GOLD COAST — The final public debate in the 43rd Ward runoff kicked off with a demand of an apology over a claim of property tax fraud.

Caroline Vickrey, whom Ald. Michele Smith (43rd) accused during a debate last week for improper tax reductions, called on Smith to apologize for claim during her opening remarks.

Vickrey cited a Tribune report that cited a property tax expert and Cook County assessor's office that concluded her home's tax classification was correct.

"These lies were told in order to embarrass me and to throw me off in the campaign and they were also to derail my campaign," Vickrey said.

Smith stuck to her claim Monday that Vickrey improperly classified her home, which is a converted three-flat, and that she should have gone to the assessors to request a change to a single-family home classification.

"I think that's wrong and I still believe that because everyone does have to pay their fair share," Smith said during Monday's debate. "And that's what it's like to be a good and ethical public official."

Pension reform became a major topic of debate during the debate at the Public Hotel Monday night.

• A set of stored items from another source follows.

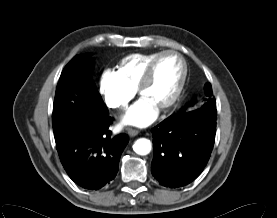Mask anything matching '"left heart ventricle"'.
Returning a JSON list of instances; mask_svg holds the SVG:
<instances>
[{
    "label": "left heart ventricle",
    "instance_id": "left-heart-ventricle-1",
    "mask_svg": "<svg viewBox=\"0 0 277 218\" xmlns=\"http://www.w3.org/2000/svg\"><path fill=\"white\" fill-rule=\"evenodd\" d=\"M182 64L174 55H167L156 65L154 76L142 95L150 99L158 108L166 103L178 86Z\"/></svg>",
    "mask_w": 277,
    "mask_h": 218
}]
</instances>
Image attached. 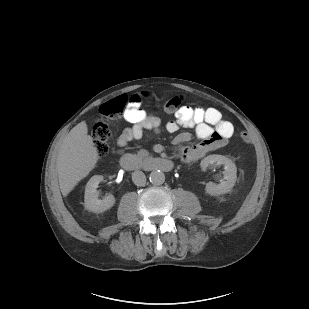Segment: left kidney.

Both Smith and Vickrey agreed that reducing the cost-of-living increases for retirees would be one of the most important fixes to solve the estimated $100 billion crisis.

"It's going to be like New York in the early '70s," Smith said. "The city of Chicago today cannot legally file bankruptcy."

New York was on the brink of bankruptcy in 1975 and was bailed out with funds from the teacher's union to back huge loans to the city, according to the New York Times.

"New York was the financial capital of the world. We love Chicago. I adore Chicago. It’s a world class city. It's not the financial capital of the world and there are plenty of investors who would say forget it unless we straighten it out," Smith said of Chicago's debt problems.

Smith said the city could cut its own budget to the bone and would still not be able to continue without a pension fix.